Was hat das nun mit der SMS-Kanzlerin zu tun? Ganz einfach folgendes: Das Mobiltelefone abgehört werden können, ist bekannt. Moderne Mobiltelefone sind aber so komfortabel und haben mit ihrer Verheißung immerwährender Kommunikation ganz offensichtlich eine Bedürfnis gefunden, dass allzugerne über solche und andere Risiken hinweg sehen lässt. [Nachtrag: vgl. SpOn] Was wäre der netzwerkende Politiker, was wäre die up-to-date Journalistin, ohne ständig telekommunikationsfähig zu sein? Ist ein Zurück überhaupt noch denkbar – oder hat sich das Mobiltelefon (bzw. seine smarte Cousine) so alternativlos gemacht, dass ein Verzicht nicht in Frage kommt, egal, wie groß die tatsächlichen oder eingebildeten Risiken sein sollten? (Das betrifft dann nicht nur die Überwachung, sondern auch Dinge wie möglichen Stress durch Erreichbarkeit oder die nach wie vor umstrittenen Wirkungen elektromagnetischer Wellen in Kopfnähe …).
Und eines weitergedacht: Ganz ähnlich lässt sich auch zu Facebook und dem teilweisen Verzicht auf Privatsphäre argumentieren. Wenn bestimmte Datenrisiken unausweichliche Nebenfolge davon sind, die Utopie der ständigen vernetzten Kommunikation zu erfüllen, und wenn diese wiederum starke Resonanz in der Skala menschlicher Bedürfnisse finden, und damit sehr vielen Menschen als extrem wünschenswert erscheinen – wenn also die im 21. Jahrhundert vorherrschende Form der Kommunikation eine inhärent weitgehend unsichere ist, was heißt das dann?
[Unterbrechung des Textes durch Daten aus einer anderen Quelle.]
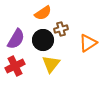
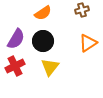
brown cross: moved 21 px right, 19 px up
black circle: moved 1 px down
yellow triangle: moved 1 px left, 3 px down
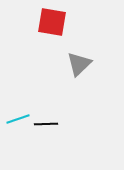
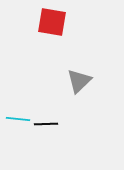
gray triangle: moved 17 px down
cyan line: rotated 25 degrees clockwise
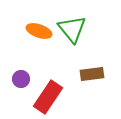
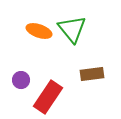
purple circle: moved 1 px down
Und es betrifft ja nicht nur die Kanzlerin und andere PolitikerInnen, die auf SMS, Facebook und ständige Anrufbarkeit nicht verzichten wollen. Es betrifft genauso politische Institutionen, deren internen kommunikativen Abläufe langsam von Papier Richtung E-Mail wandern. Aus meiner Arbeit im Landtag ließe sich da das eine oder andere Beispiel nennen.
Nicht nur, dass Kommunikation damit informeller wird. Jenseits aller Transparenzdebatten taucht hier wie da nun die Frage auf, ob ständige Überwachung (egal, ob es dabei um Geheimdienste und politische Strategien geht oder um die soziale Kontrolle, die Netzwerkmedien ermöglichen) eines Tages nicht mehr als Problem, sondern als Normalzustand wahrgenommen wird.
Ein Effekt könnte die Herausbildung subversiver Verhaltensweisen sein – das laufende Wasser beim Gespräch, wenn die Wände Ohren bekommen. Ich bin mir nicht sicher, halte es aber für möglich, dass etwas anderes passieren wird: Eine Gewöhnung daran, sich ständig in der (wie auch immer definierten) Öffentlichkeit zu befinden. Scheren im Kopf inklusive, aber eben auch eine gewisse Laissez-Fair-Haltung, eine Haltung des Egalseins, die strategisches Handeln im Offenen möglich macht.
Ein wichtiger Punkt ist dabei allerdings zu beachten: Die Frage der Asymmetrie – handelt es sich beim Zustand der permanenten Überwachung um ein Machtverhältnis (NSA gegen den Rest der Welt) – oder um Technologie, die irgendwann so allgemein verbreitet ist, dass im Prinzip jede ihr eigenes Überwachungsprogramm starten kann?
Warum blogge ich das? Weil ich es spannend zu beobachten finde, wie jetzt reagiert wird, und wie hier eine neue Technik – exemplarisch das digitale Mobiltelefon – zu qualitativen Veränderungen führt. Und weil ich nicht immer nur über die innergrüne Neuaufstellung bloggen kann.